Stick with the ‘hanging sack in a tree on a rope’ routine. Old school is the best school…

Sinking food may be
the least of your worries if bears get into your campsite at night.



Pray for bares not bears.

Bouyancy example
I was preparing the scouts for a week long canoe trip. Bouyancy of the boat when submerged came up. We took a fully loaded backpack at ~45 pounds and tossed it in- it floated high, would have been a great PFD except the body would be suspended underneath. We waited 5-10 minutes, still floated high. 5000 cubic inch volume pack is almost 3 cubic feet, it would have to weigh 188 pounds to be at neutral bouyancy. Sinking food has the same problem.

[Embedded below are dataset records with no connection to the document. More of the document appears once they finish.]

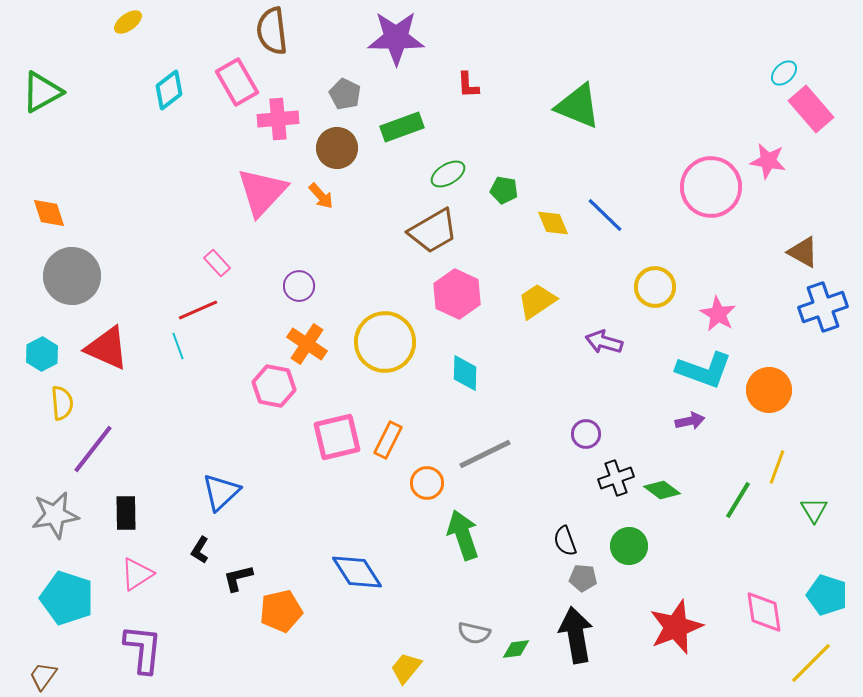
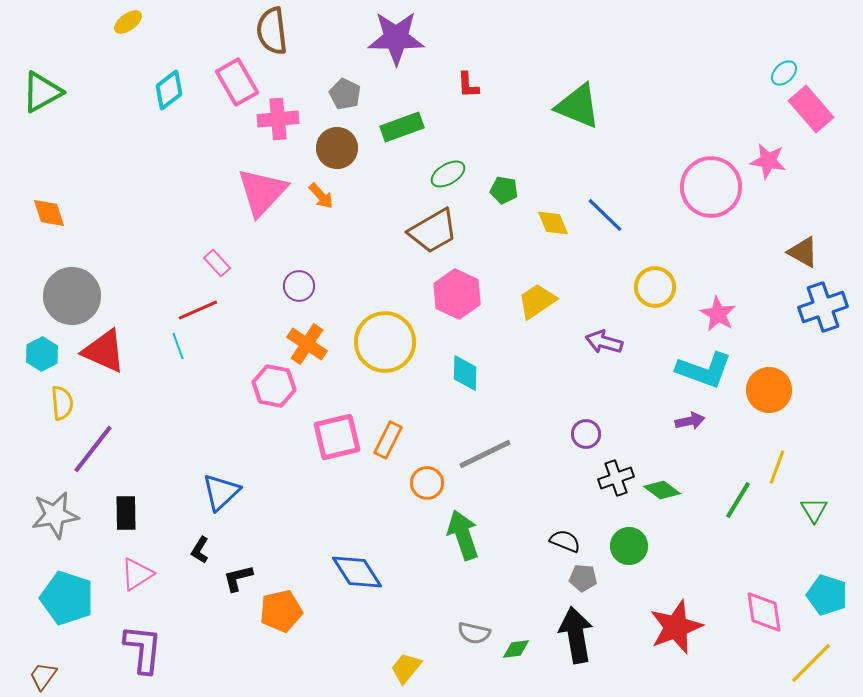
gray circle at (72, 276): moved 20 px down
red triangle at (107, 348): moved 3 px left, 3 px down
black semicircle at (565, 541): rotated 132 degrees clockwise
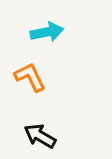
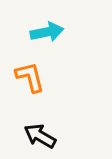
orange L-shape: rotated 12 degrees clockwise
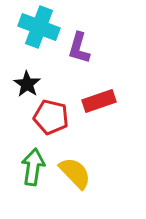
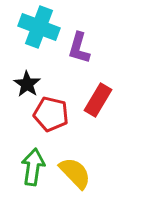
red rectangle: moved 1 px left, 1 px up; rotated 40 degrees counterclockwise
red pentagon: moved 3 px up
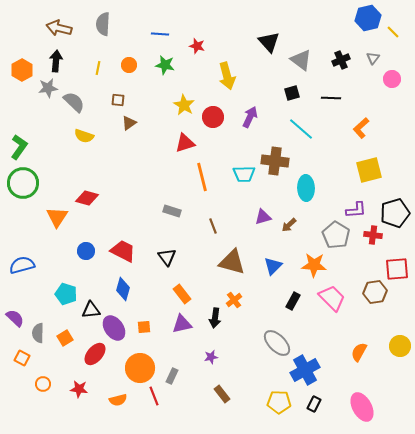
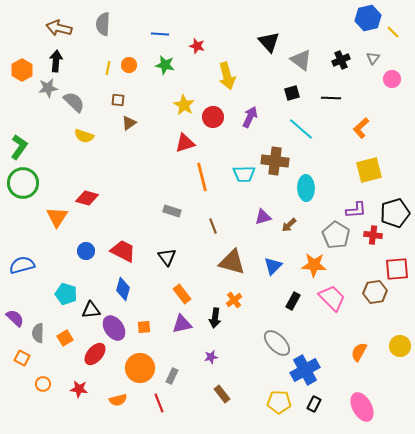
yellow line at (98, 68): moved 10 px right
red line at (154, 396): moved 5 px right, 7 px down
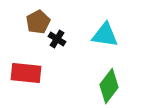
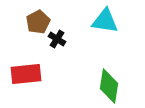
cyan triangle: moved 14 px up
red rectangle: moved 1 px down; rotated 12 degrees counterclockwise
green diamond: rotated 28 degrees counterclockwise
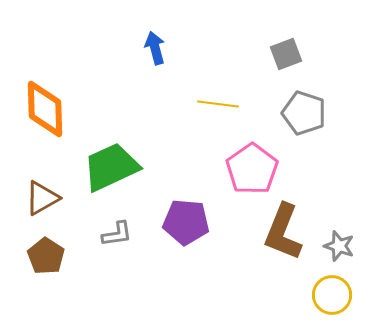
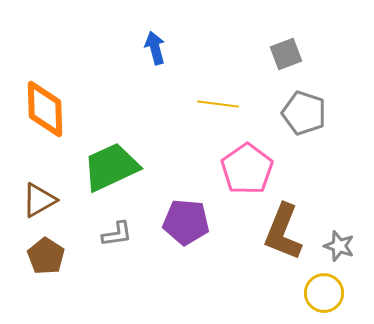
pink pentagon: moved 5 px left
brown triangle: moved 3 px left, 2 px down
yellow circle: moved 8 px left, 2 px up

Lots of assumptions in this example, but the issue is there.

Turtles
This is a real fun conversation.Gators!! I forget that people read this from all around the country.but it did remind me of something I didn’t consider-snapping turtles.They have a great sense of smell in the water and might be a major problem with my brainstorm idea.In my pond they come to a woodchuck carcas real quick.I may test this here at home when the ice melts with a food bag.The bears in the ADKs are getting amazingly smart.In addition to getting some very well hung bags one even got a bear container open!I don’t worry about attacks, but loosing your food in the middle of a 4 day trip is a real inconvience.

Turtle

Think the weight/buoyancy ratio
would give you troubles.



Hanging food hasn’t work for bears in years in the high Sierras. Even when using complicated schemes/counterweights. Bearproof containers are now mandatory.



The last time I did a week-long backpack there, I ran into a couple who had been horsepacked into a small lake. They brought a little 2 person toy raft to fish from. The first night they put the food into a dry bag, tethered it to the back of the raft, and chucked it off the back with a anchor weight to keep the bag offshore.



Woke up in the morning to find the bear had climbed into the raft, pulled the food ashore, and destroyed both the raft and bag with bite/claw marks. They were pretty much stunned. Told me a ranger who walked through the next day was not stunned.